ContactId FirstName MiddleName LastName RowNumber
2 Catherine R. Abel 2
6 Frances B. Adams 6
7 Margaret J. Smith 7
8 Carla J. Adams 8
10 Ronald L. Adina 10

At this point, I was even more confused. I could think of a few different approaches that could work here (views, cross-applying a UDF, creating a second temporary table, et al), but was not sure which one would be the most beneficial performance-wise, especially when dealing with large volumes of data. I headed back to the documentation, this time focusing on derived columns, hoping to find some kind of hint that would explicate how to reference this type of column in a search expression. Right under derived columns in the indexed view was derived tables (or virtual tables).

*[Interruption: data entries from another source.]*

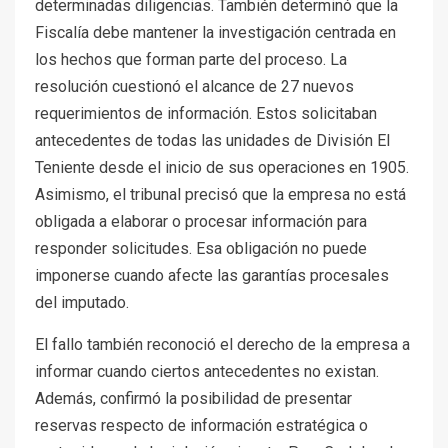
determinadas diligencias. También determinó que la
Fiscalía debe mantener la investigación centrada en
los hechos que forman parte del proceso. La
resolución cuestionó el alcance de 27 nuevos
requerimientos de información. Estos solicitaban
antecedentes de todas las unidades de División El
Teniente desde el inicio de sus operaciones en 1905.
Asimismo, el tribunal precisó que la empresa no está
obligada a elaborar o procesar información para
responder solicitudes. Esa obligación no puede
imponerse cuando afecte las garantías procesales
del imputado.
El fallo también reconoció el derecho de la empresa a
informar cuando ciertos antecedentes no existan.
Además, confirmó la posibilidad de presentar
reservas respecto de información estratégica o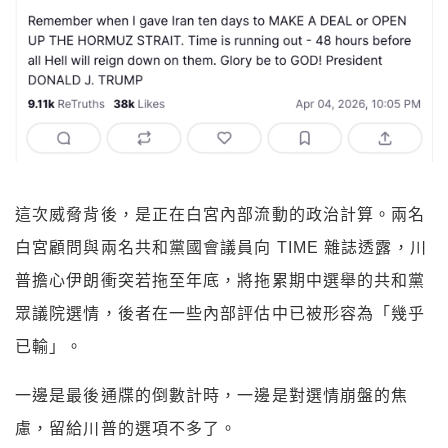
這次威脅背後，是正在白宮內部流動的政治計算。兩名
白宮顧問與兩名共和黨國會議員向 TIME 雜誌透露，川
普擔心伊朗衝突若拖至年底，將拖累期中選舉的共和黨
眾議院選情，後者在一些內部評估中已被形容為「幾乎
已輸」。
一邊是最後通牒的倒數計時，一邊是對選情崩盤的焦
慮，留給川普的選項不多了。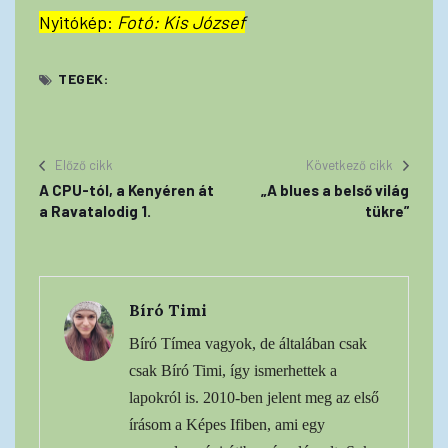
Nyitókép:
Fotó: Kis József
TEGEK:
Előző cikk
Következő cikk
A CPU-tól, a Kenyéren át
„A blues a belső világ
a Ravatalodig 1.
tükre”
Bíró Timi
Bíró Tímea vagyok, de általában csak
csak Bíró Timi, így ismerhettek a
lapokról is. 2010-ben jelent meg az első
írásom a Képes Ifiben, ami egy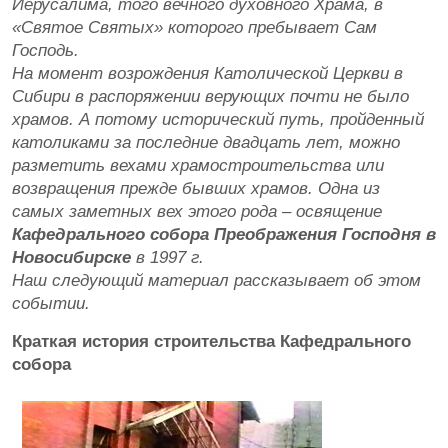
Иерусалима, того вечного духовного Храма, в
«Святое Святых» которого пребывает Сам
Господь.
На момент возрождения Католической Церкви в
Сибири в распоряжении верующих почти не было
храмов. А потому исторический путь, пройденный
католиками за последние двадцать лет, можно
разметить вехами храмостроительства или
возвращения прежде бывших храмов. Одна из
самых заметных вех этого рода – освящение
Кафедрального собора Преображения Господня в
Новосибирске
в 1997 г.
Наш следующий материал рассказывает об этом
событии.
Краткая история строительства Кафедрального
собора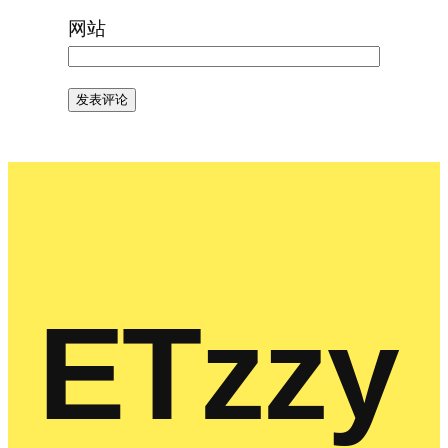
网站
ETzzy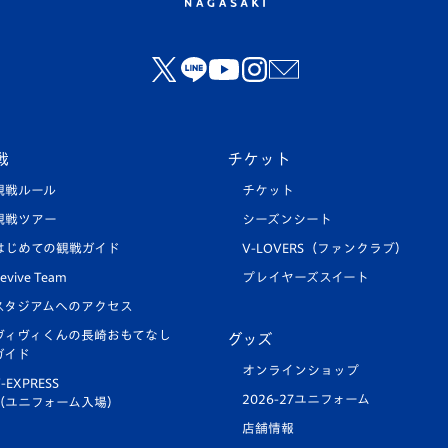
戦
チケット
観戦ルール
チケット
観戦ツアー
シーズンシート
はじめての観戦ガイド
V-LOVERS（ファンクラブ）
evive Team
プレイヤーズスイート
スタジアムへのアクセス
ヴィヴィくんの長崎おもてなし
グッズ
ガイド
オンラインショップ
-EXPRESS
2026-27ユニフォーム
（ユニフォーム入場）
店舗情報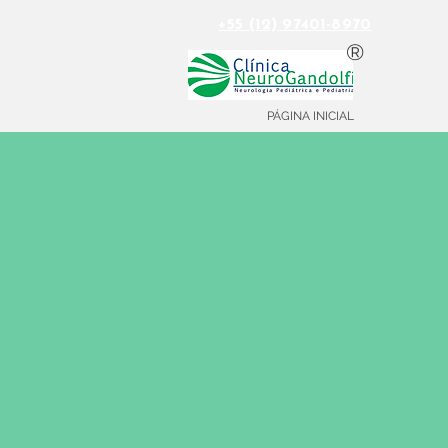
+55 (12) 97401-8970
®
PÁGINA INICIAL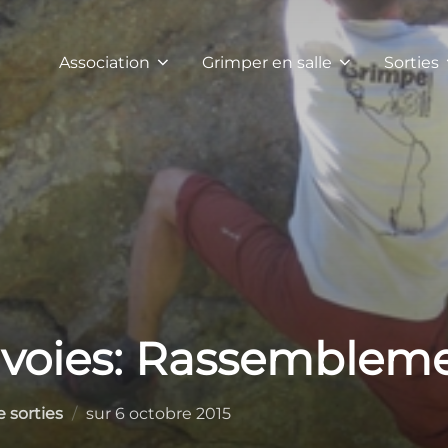
Association
Grimper en salle
Sorties
x voies: Rassembleme
Publié
e sorties
sur
6 octobre 2015
le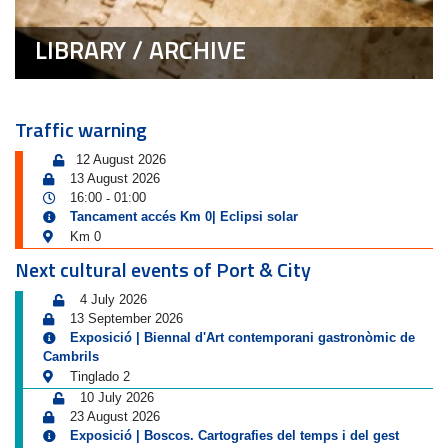
LIBRARY / ARCHIVE
Traffic warning
12 August 2026
13 August 2026
16:00
01:00
-
Tancament accés Km 0| Eclipsi solar
Km 0
Next cultural events of Port & City
4 July 2026
13 September 2026
Exposició | Biennal d'Art contemporani gastronòmic de
Cambrils
Tinglado 2
10 July 2026
23 August 2026
Exposició | Boscos. Cartografies del temps i del gest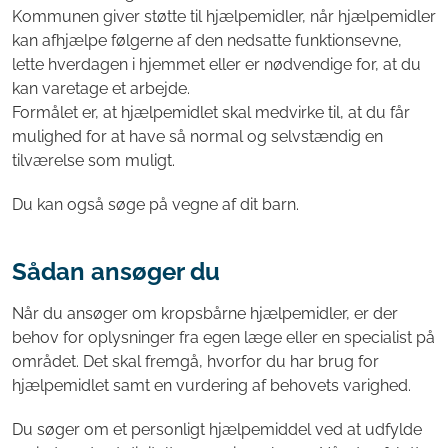
Kommunen giver støtte til hjælpemidler, når hjælpemidler
kan afhjælpe følgerne af den nedsatte funktionsevne,
lette hverdagen i hjemmet eller er nødvendige for, at du
kan varetage et arbejde.
Formålet er, at hjælpemidlet skal medvirke til, at du får
mulighed for at have så normal og selvstændig en
tilværelse som muligt.
Du kan også søge på vegne af dit barn.
Sådan ansøger du
Når du ansøger om kropsbårne hjælpemidler, er der
behov for oplysninger fra egen læge eller en specialist på
området. Det skal fremgå, hvorfor du har brug for
hjælpemidlet samt en vurdering af behovets varighed.
Du søger om et personligt hjælpemiddel ved at udfylde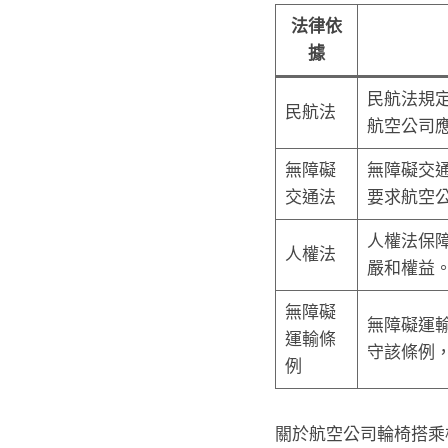
法律依
據
民航法規
民航法
航空公司
無障礙
無障礙交
交通法
要求航空
人權法保
人權法
嚴和權益
無障礙
無障礙運
運輸條
守該條例
例
關於航空公司輪椅搭乘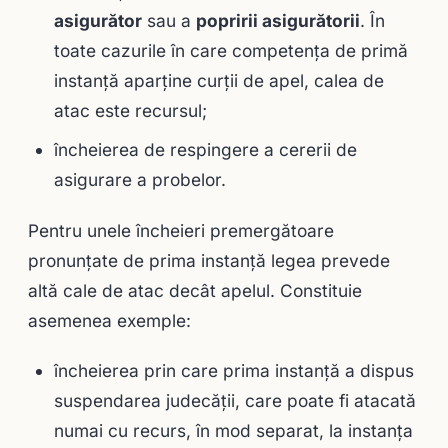
asigurător
sau a
popririi asigurătorii
. În
toate cazurile în care competenţa de primă
instanţă aparţine curţii de apel, calea de
atac este recursul;
încheierea de respingere a cererii de
asigurare a probelor.
Pentru unele încheieri premergătoare
pronunţate de prima instanţă legea prevede
altă cale de atac decât apelul. Constituie
asemenea exemple:
încheierea prin care prima instanţă a dispus
suspendarea judecăţii, care poate fi atacată
numai cu recurs, în mod separat, la instanţa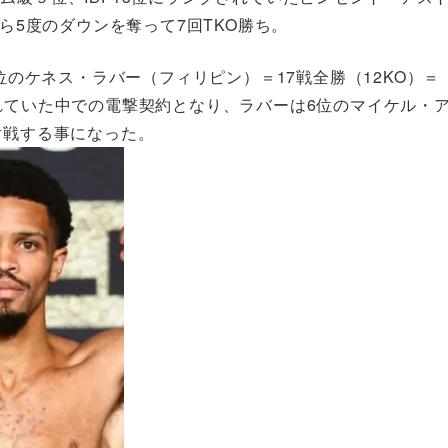
から5度のダウンを奪って7回TKO勝ち。
3位のケネス・ラバー（フィリピン）＝17戦全勝（12KO）＝
れていた中での電撃契約となり、ラバーは6位のマイケル・
対戦する事になった。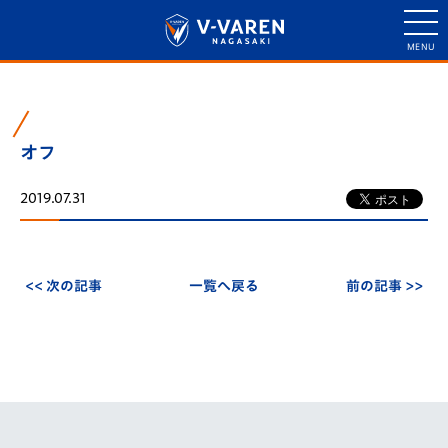
オフ
2019.07.31
<< 次の記事
一覧へ戻る
前の記事 >>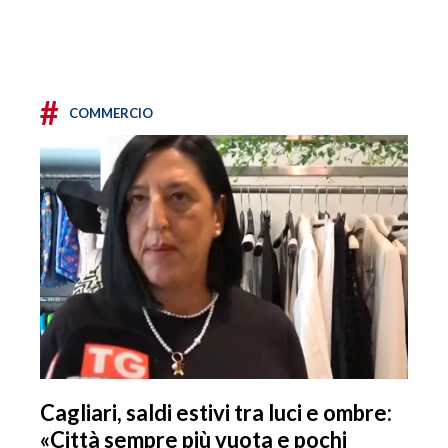
#
COMMERCIO
Cagliari, saldi estivi tra luci e ombre:
«Città sempre più vuota e pochi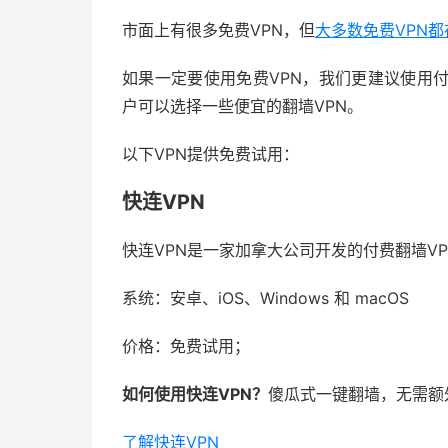
市面上有很多免费VPN，但
大多数免费VPN
如果一定要使用免费VPN，我们更建议使用
户可以选择一些便宜的翻墙VPN。
以下VPN提供免费试用：
快连VPN
快连VPN是一家加拿大公司开发的付费翻墙V
系统：安卓、iOS、Windows 和 macOS
价格：免费试用；
如何使用快连VPN？
傻瓜式一键翻墙，无需额
了解快连VPN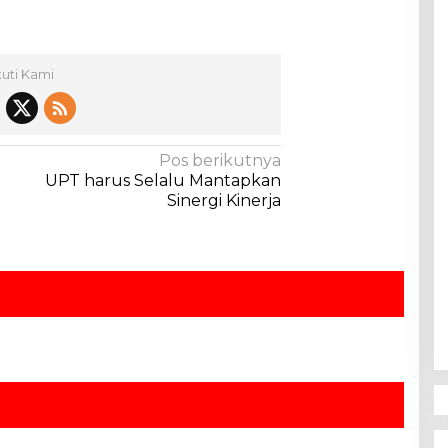
kuti Kami
Pos berikutnya
i
UPT harus Selalu Mantapkan
Sinergi Kinerja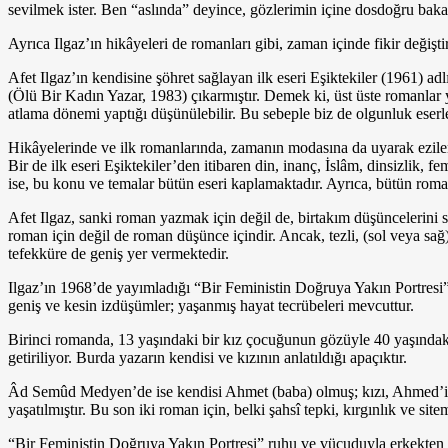
sevilmek ister. Ben “as­lında” deyince, gözlerimin içine dosdoğru baka
Ayrıca Ilgaz’ın hikâyeleri de romanları gibi, zaman içinde fikir değiştir
Afet Ilgaz’ın kendisine şöhret sağlayan ilk eseri Eşiktekiler (1961) ad
(Ölü Bir Kadın Yazar, 1983) çıkarmıştır. Demek ki, üst üste romanlar 
atlama dönemi yaptığı düşünülebilir. Bu sebeple biz de olgun­luk ese
Hikâyelerinde ve ilk romanlarında, zamanın modasına da uyarak ezilenle
Bir de ilk eseri Eşiktekiler’den itibaren din, inanç, İslâm, dinsizlik
ise, bu konu ve temalar bütün eseri kaplamaktadır. Ay­rıca, bütün roma
Afet Ilgaz, sanki roman yazmak için değil de, birtakım düşüncelerini sö
roman için değil de ro­man düşünce içindir. Ancak, tezli, (sol veya sağ)
tefekküre de geniş yer vermektedir.
Ilgaz’ın 1968’de yayımladığı “Bir Feministin Doğruya Yakın Portresi
geniş ve kesin izdüşümler; yaşan­mış hayat tecrübeleri mevcuttur.
Birinci romanda, 13 yaşındaki bir kız çocuğunun gözüyle 40 yaşındaki (ke
getiriliyor. Burda yazarın kendisi ve kızının anlatıldığı apaçıktır.
Âd Semûd Medyen’de ise kendisi Ahmet (baba) olmuş; kızı, Ahmed’in oğ
yaşatılmıştır. Bu son iki roman için, belki şahsî tepki, kırgınlık ve site
“Bir Feministin Doğruya Yakın Portresi” ruhu ve vücuduyla erkekten u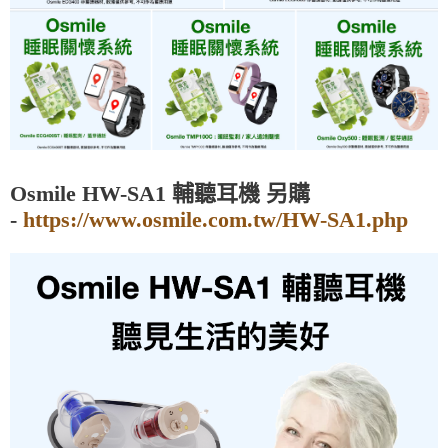
Osmile HW-SA1 輔聽耳機 另購
-
https://www.osmile.com.tw/HW-SA1.php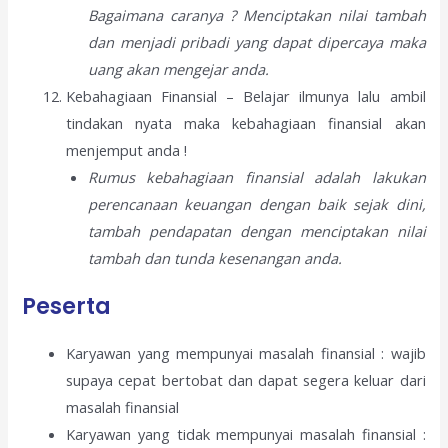
Bagaimana caranya ? Menciptakan nilai tambah
dan menjadi pribadi yang dapat dipercaya maka
uang akan mengejar anda.
Kebahagiaan Finansial – Belajar ilmunya lalu ambil
tindakan nyata maka kebahagiaan finansial akan
menjemput anda !
Rumus kebahagiaan finansial adalah lakukan
perencanaan keuangan dengan baik sejak dini,
tambah pendapatan dengan menciptakan nilai
tambah dan tunda kesenangan anda.
Peserta
Karyawan yang mempunyai masalah finansial : wajib
supaya cepat bertobat dan dapat segera keluar dari
masalah finansial
Karyawan yang tidak mempunyai masalah finansial :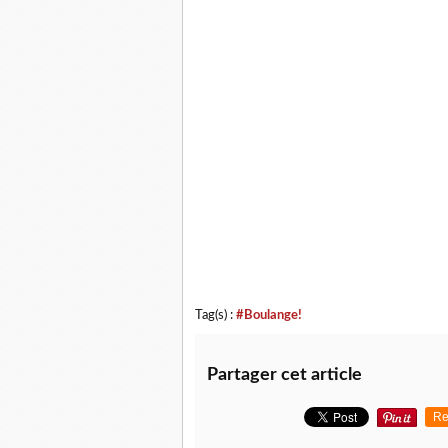
Tag(s) :
#Boulange!
Partager cet article
Re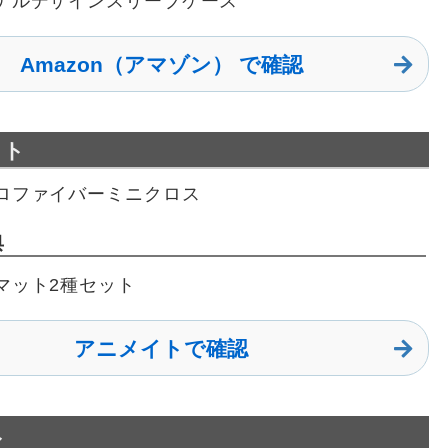
ナルデザインスリーブケース
Amazon（アマゾン） で確認
イト
ロファイバーミニクロス
典
マット2種セット
アニメイトで確認
み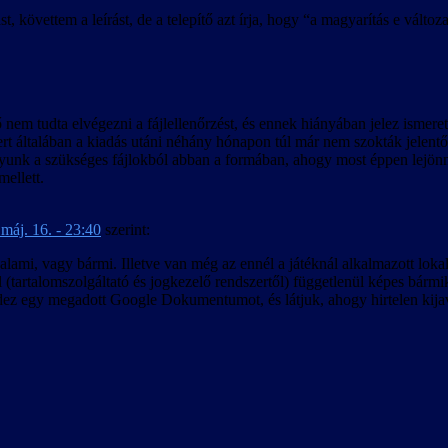
t, követtem a leírást, de a telepítő azt írja, hogy “a magyarítás e vált
nem tudta elvégezni a fájlellenőrzést, és ennek hiányában jelez ismeretlen
ert általában a kiadás utáni néhány hónapon túl már nem szokták jelen
unk a szükséges fájlokból abban a formában, ahogy most éppen lejönnek
mellett.
máj. 16. - 23:40
szerint:
alami, vagy bármi. Illetve van még az ennél a játéknál alkalmazott loka
 (tartalomszolgáltató és jogkezelő rendszertől) függetlenül képes bármiko
dez egy megadott Google Dokumentumot, és látjuk, ahogy hirtelen kijav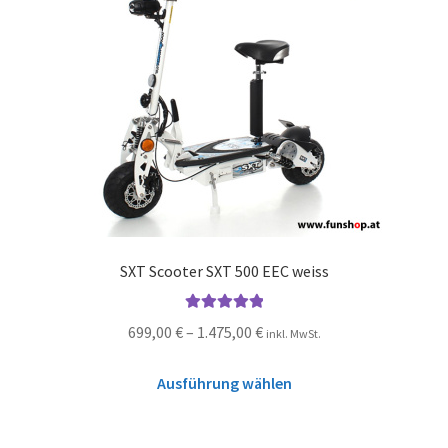
SXT Scooter SXT 500 EEC weiss
Bewertet mit
699,00
€
–
1.475,00
€
inkl. MwSt.
5.00
von 5
Ausführung wählen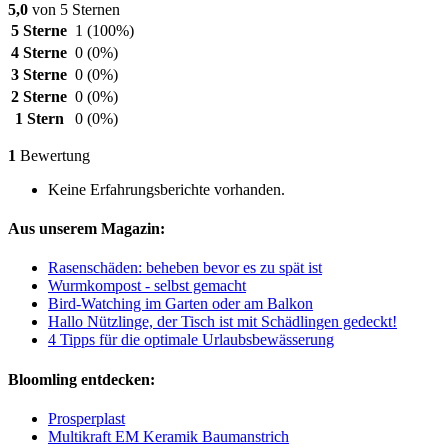
5,0
von 5 Sternen
5 Sterne
1
(100%)
4 Sterne
0
(0%)
3 Sterne
0
(0%)
2 Sterne
0
(0%)
1 Stern
0
(0%)
1
Bewertung
Keine Erfahrungsberichte vorhanden.
Aus unserem Magazin:
Rasenschäden: beheben bevor es zu spät ist
Wurmkompost - selbst gemacht
Bird-Watching im Garten oder am Balkon
Hallo Nützlinge, der Tisch ist mit Schädlingen gedeckt!
4 Tipps für die optimale Urlaubsbewässerung
Bloomling entdecken:
Prosperplast
Multikraft EM Keramik Baumanstrich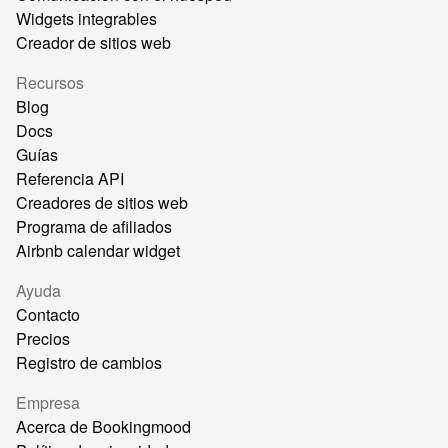
Widgets integrables
Creador de sitios web
Recursos
Blog
Docs
Guías
Referencia API
Creadores de sitios web
Programa de afiliados
Airbnb calendar widget
Ayuda
Contacto
Precios
Registro de cambios
Empresa
Acerca de Bookingmood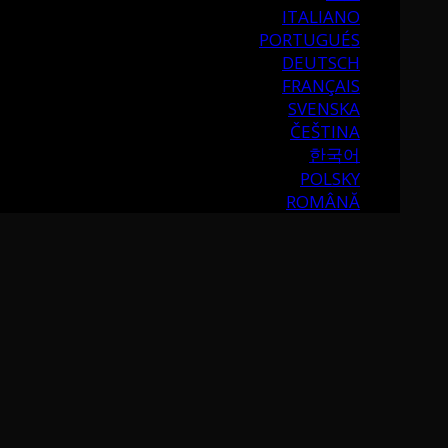
ITALIANO
PORTUGUÉS
DEUTSCH
FRANÇAIS
SVENSKA
ČEŠTINA
한국어
POLSKY
ROMÂNĂ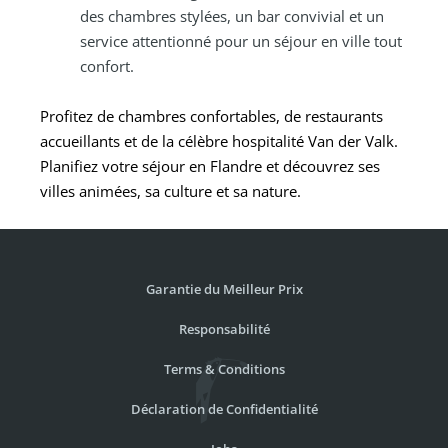
des chambres stylées, un bar convivial et un
service attentionné pour un séjour en ville tout
confort.
Profitez de chambres confortables, de restaurants
accueillants et de la célèbre hospitalité Van der Valk.
Planifiez votre séjour en Flandre et découvrez ses
villes animées, sa culture et sa nature.
Garantie du Meilleur Prix
Responsabilité
Terms & Conditions
Déclaration de Confidentialité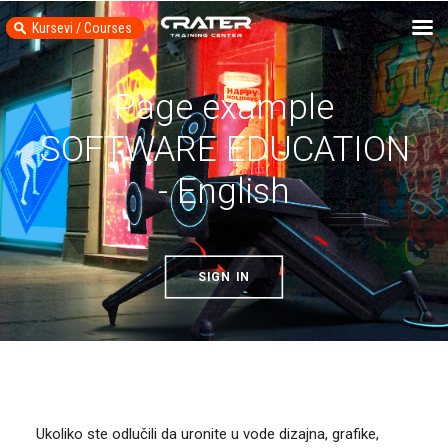
Kursevi / Courses
Page example
SOFTWARE EDUCATION
- English
SIGN IN
Ukoliko ste odlučili da uronite u vode dizajna, grafike,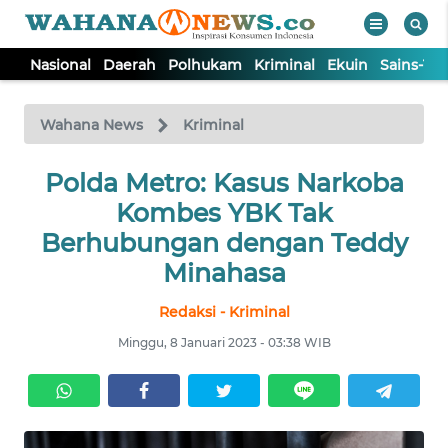
Nasional
Daerah
Polhukam
Kriminal
Ekuin
Sains-Te
WAHANA
Tutup
TV
Wahana News
Kriminal
NASIONAL
Polda Metro: Kasus Narkoba
Kombes YBK Tak
DAERAH
Berhubungan dengan Teddy
Minahasa
POLHUKAM
Redaksi - Kriminal
Minggu, 8 Januari 2023 - 03:38 WIB
KRIMINAL
EKUIN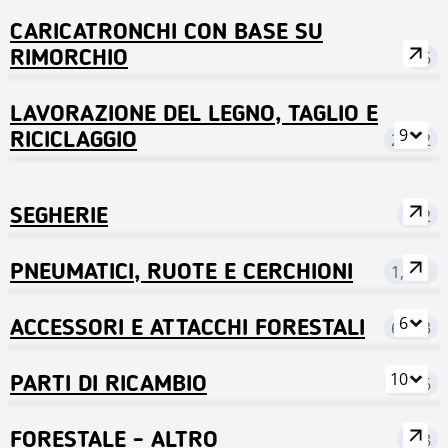
CARICATRONCHI CON BASE SU
RIMORCHIO
76
LAVORAZIONE DEL LEGNO, TAGLIO E
9
RICICLAGGIO
2,822
SEGHERIE
282
PNEUMATICI, RUOTE E CERCHIONI
1,681
6
ACCESSORI E ATTACCHI FORESTALI
6,953
10
PARTI DI RICAMBIO
9,396
FORESTALE - ALTRO
688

After reading some more on this, I discovered that derived tables are, in their simplest form, SELECT statements in the FROM clause that forms a table referred by an alias that can be used by the outer select. To me, this meant that I could move the ROW_NUMBER() logic from the first query to the second query and then utilize derived tables to access the value of RowNumber.

SELECT

* FROM (
  SELECT 
    ContactId,
FirstName,
MiddleName,
LastName,
ROW_NUMBER() OVER ( ORDER BY ContactId ASC ) AS RowNumber
  FROM @Results
  WHERE MiddleName IS NOT NULL
) AS t

ContactId FirstName MiddleName LastName RowNumber
2 Catherine R. Abel 1
6 Frances B. Adams 2
7 Margaret J. Smith 3
8 Carla J. Adams 4
10 Ronald L. Adina 5

I went back and modified my queries to return more results and verified that this was indeed the solution that I was looking for. With accurate sequential ordering, I was now able to define a range using the BETWEEN operator. I was now able to page through all of the instances of the Persons.Contact entity that contained a defined middle name. The complete set of SQL statements follows.

USE

AdventureWorks

DECLARE @Results TABLE(
ContactId int,
FirstName nvarchar(50),
MiddleName nvarchar(50),
LastName nvarchar(50)
)

INSERT INTO @Results
SELECT
  ContactID,
FirstName,
MiddleName,
LastName
FROM Person.Contact

SELECT * FROM (
  SELECT 
    ContactId,
FirstName,
MiddleName,
LastName,
ROW_NUMBER() OVER ( ORDER BY ContactId ASC ) AS RowNumber
  FROM @Results
  WHERE MiddleName IS NOT NULL
) AS t
WHERE RowNumber BETWEEN 1 AND 15

The stored procedure was updated with the code that I had come up with while testing out derived tables. Now we're able to provide a much more effective paging experience on our search page in which we are only retrieving the results that are being displayed as opposed to pulling all of the data and only displaying the appropriate partition. (OUCH).